Write out again, word for word, the lines below from the line that holds "behandling på omkring" through the line that holds "sembra stare troppo", omitting pictures.

=== DATA LISTING ===

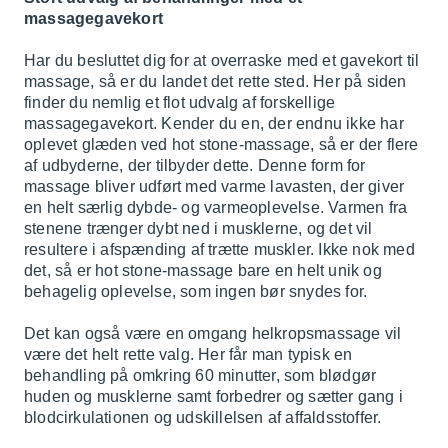
massagegavekort
Har du besluttet dig for at overraske med et gavekort til
massage, så er du landet det rette sted. Her på siden
finder du nemlig et flot udvalg af forskellige
massagegavekort. Kender du en, der endnu ikke har
oplevet glæden ved hot stone-massage, så er der flere
af udbyderne, der tilbyder dette. Denne form for
massage bliver udført med varme lavasten, der giver
en helt særlig dybde- og varmeoplevelse. Varmen fra
stenene trænger dybt ned i musklerne, og det vil
resultere i afspænding af trætte muskler. Ikke nok med
det, så er hot stone-massage bare en helt unik og
behagelig oplevelse, som ingen bør snydes for.
Det kan også være en omgang helkropsmassage vil
være det helt rette valg. Her får man typisk en
behandling på omkring 60 minutter, som blødgør
huden og musklerne samt forbedrer og sætter gang i
blodcirkulationen og udskillelsen af affaldsstoffer.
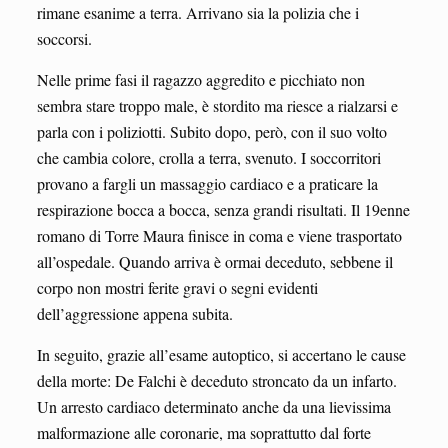
rimane esanime a terra. Arrivano sia la polizia che i
soccorsi.
Nelle prime fasi il ragazzo aggredito e picchiato non
sembra stare troppo male, è stordito ma riesce a rialzarsi e
parla con i poliziotti. Subito dopo, però, con il suo volto
che cambia colore, crolla a terra, svenuto. I soccorritori
provano a fargli un massaggio cardiaco e a praticare la
respirazione bocca a bocca, senza grandi risultati. Il 19enne
romano di Torre Maura finisce in coma e viene trasportato
all’ospedale. Quando arriva è ormai deceduto, sebbene il
corpo non mostri ferite gravi o segni evidenti
dell’aggressione appena subita.
In seguito, grazie all’esame autoptico, si accertano le cause
della morte: De Falchi è deceduto stroncato da un infarto.
Un arresto cardiaco determinato anche da una lievissima
malformazione alle coronarie, ma soprattutto dal forte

===

RESPONSE TO THIS TASK:
behandling på omkring 60 minutter, som blødgør
huden og musklerne samt forbedrer og sætter gang i
blodcirkulationen og udskillelsen af affaldsstoffer.
rimane esanime a terra. Arrivano sia la polizia che i
soccorsi.
Nelle prime fasi il ragazzo aggredito e picchiato non
sembra stare troppo male, è stordito ma riesce a rialzarsi e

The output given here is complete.